Me pondré en contacto con el barón Freytag-Loringhoven —me dijo Rückerl—. Lo que dice en sus cartas a Jacob, en un tribunal sería considerado sólo como «información» y para interrumpir el Estatuto de Limitación necesitamos la declaración jurada del barón. Voy a ver si puedo conseguir una fotografía de Ehle y si el barón puede identificarlo podemos conseguir un proceso.

Pocas semanas después, el barón Freytag-Loringhoven prestó testimonio confirmando todo lo dicho en sus cartas. El dossier fue enviado al Fiscal del Distrito de Kiel donde el antiguo Obersturmführer fue arrestado sin siquiera intentar negar sus crímenes. Hubiera sido procesado y condenado, supongo, si no hubiera muerto en la cárcel en septiembre de 1965.
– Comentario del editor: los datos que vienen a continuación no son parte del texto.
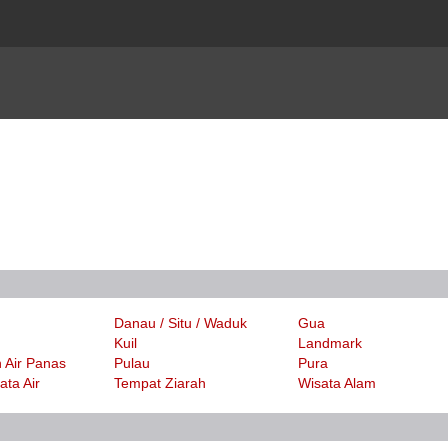
Danau / Situ / Waduk
Gua
Kuil
Landmark
 Air Panas
Pulau
Pura
ta Air
Tempat Ziarah
Wisata Alam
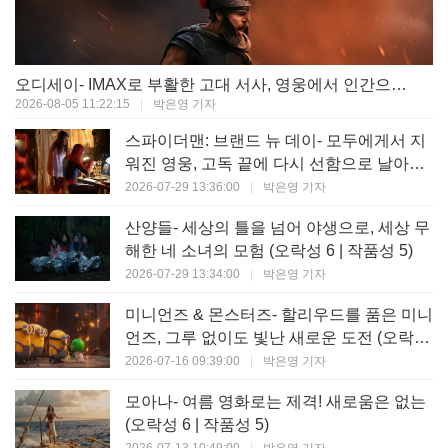
오디세이- IMAX로 부활한 고대 서사, 영웅에서 인간으로의 귀환 (오락성 9 | 작품성 9)
2026-08-05 11:22:15
|
박은영 기자
스파이더맨: 브랜드 뉴 데이- 모두에게서 지
워진 영웅, 고독 끝에 다시 선함으로 날아오
르다 (오락성 8 | 작품성 8)
2026-07-29 13:36:00
|
박은영 기자
산양들- 세상의 틀을 넘어 야생으로, 세상 무
해한 네 소녀의 모험 (오락성 6 | 작품성 5)
2026-07-29 13:34:00
|
박은영 기자
미니언즈 & 몬스터즈- 할리우드를 품은 미니
언즈, 그루 없이도 빛난 새로운 도전 (오락성
7 | 작품성 6)
2026-07-16 09:39:00
|
박은영 기자
모아나- 여름 영화로는 제격! 새로움은 없는
(오락성 6 | 작품성 5)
En noviembre de 1965, veinte años después de cometidos aquellos crímenes en la Prusia Oriental, las autoridades polacas anunciaron que habían hallado «la gran fosa común en la pequeña península del mar de Grodno», que el barón Freytag-Loringhoven había descrito.


FIN

Fuente: Los asesinos entre nosotros. Simon Wiesenthal, Noguer, 1967.